Oh yeah, dig those crazy demons.  They look like something out of Disney's "Night on Bald Mountain" Fantasia sequence.  Cockrum keeps the mayhem contained within some tight, narrow panels that emphasize Storm's ever-growing claustrophobia.


We all know Wally Wood and Gil Kane influenced Cockrum's art.  Well, there's one panel that I swear looks like Cockrum and Grainger channel a little Kane.  Maybe it's Cockrum's choice of camera angles and Storm's clutching hand, both of which are very Gil Kane-like, or the way Grainger inks the demon's scaly texture and Storm's face.  On the other hand, the rest of the drawing elements seem less like Kane, like the double lines on Storm's knuckles and the hatching on the demon's bicep and under Storm's arm.  If Cockrum had chosen a full-figure pose for Storm and the cairn below her in the background, we could blow this image up into a pretty cool cover for this issue.

At this point-- because we only have about a page left before the comic ends-- Storm shrugs off the smoke demons and puts the finishing touch on the events courtesy of a huge lightning bolt.  And so concludes an action-packed one-off that falls one Innsmouth denizen shy of being a full-blown "Cthulhu Mythos" tale.

Claremont and Bill Mantlo share plot credit here, so it's difficult to know who came up with all these events.  The overall characterization and quick flashback to Storm's childhood scream Claremont, but the way Kierrok lumbers into the story without any foreshadowing or much of a set-up is generic comic book stuff that could be by anybody.  I don't know if Mantlo had a Lovecraft fixation-- I can't find much evidence of it in his Micronauts work-- but if you've read Giant Size Dracula #2 (September 1974), you've already encountered Claremont's appropriation of Lovecraftian elements.  That story pits our favorite vampire against a cult led by an Elder God-worshipping demon or warlock or warlock-demon named... wait for it... Y'Garon. 

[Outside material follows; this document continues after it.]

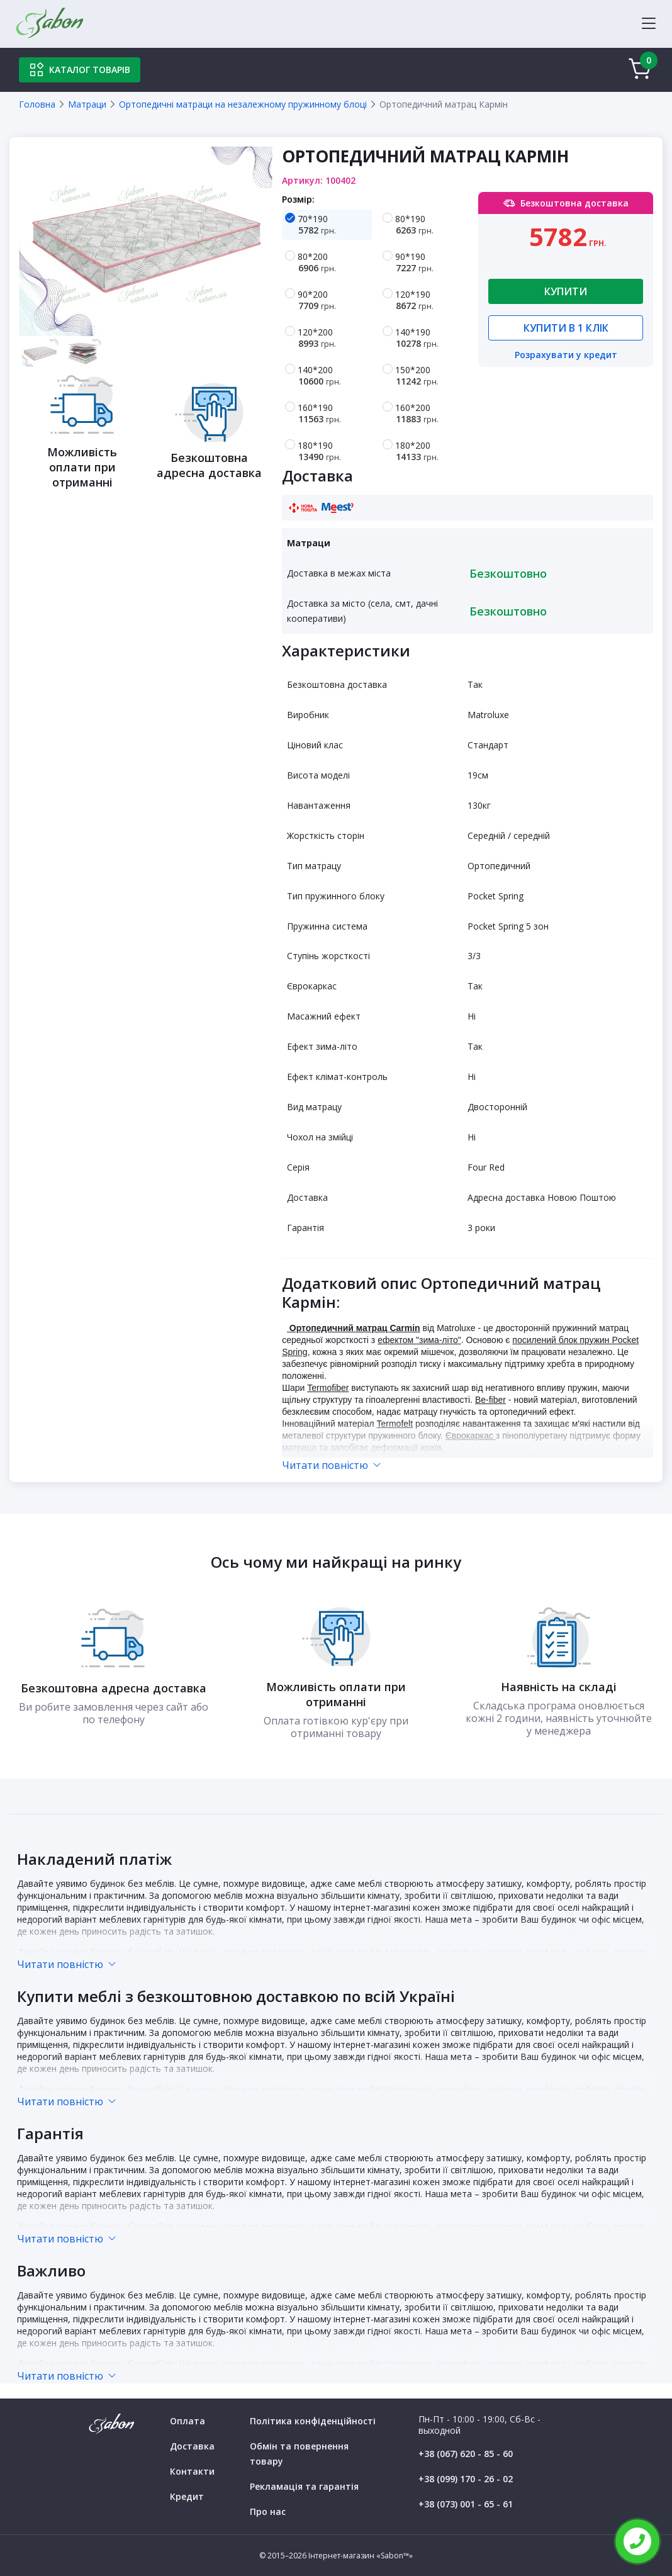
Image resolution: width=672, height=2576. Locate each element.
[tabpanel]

This isn't a criticism by any means.  After all, just about everyone working in creepy genre fiction, film or art cribs from Lovecraft at some point.  Robert E. Howard, Robert Bloch, Stephen King, H.R. Giger, Sam Raimi, Mike Mignola (who does it best, as far as I'm concerned), Frank Sinatra (remember his his hit song, "Fly Me to Yuggoth?"), Tony Bennett, Alan Alda.  I've read Lovecraft's stories dozens of times and enjoy them, but to paraphrase Kurt Vonnegut, "If only he could write!"  Claremont's writing might have some cloying tendencies at times (especially in his post-John Byrne Uncanny X-Men era), but even at his wordiest he's never as awkward as Lovecraft and his rhythms and modern vernacular are much more appealing.  Mix the two writers together and you get Professor X doing a mindmeld and falling straight into the Necronomicon.


Yep.  Ph'nglui mglw'nafh Cthulhu R'lyeh wgah'nagl fhtagn!  Eyeballs, tentacles, winged creatures that fly through the void between planets, geometries unknown on earth.  That's Lovecraft all over, but "... and in that moment, Charles Xavier... screams!" is pure Chris Claremont.

We're not through with the N'Garai by any means.  They make a reappearance a few years later in a story that borrows even more heavily from a more contemporaneous horror source, this time a little movie called Alien.  We'll discuss that in our next installment.

Now I'll share with you my favorite part of this comic.  It has to do with yet another of those strong women, for this is also the issue that introduces Professor X associate Moira MacTaggert, who will play an increasingly important role in stories to come.


That's some advanced Irish-Scottish stereotype-speak, Marvel-style!  All that's lacking is an argument about whether or not leprechauns eat haggis.  She may not have powers, but does Dr. MacTaggart have the toughness to hang with the X-Men?  Check this out:


She does what none of those highly-trained military dudes at our Valhalla Mountain NORAD command could manage in X-Men #94, firing from the hip, no less!  And all at once we have an exciting addition to the cast and we know never to mess with her.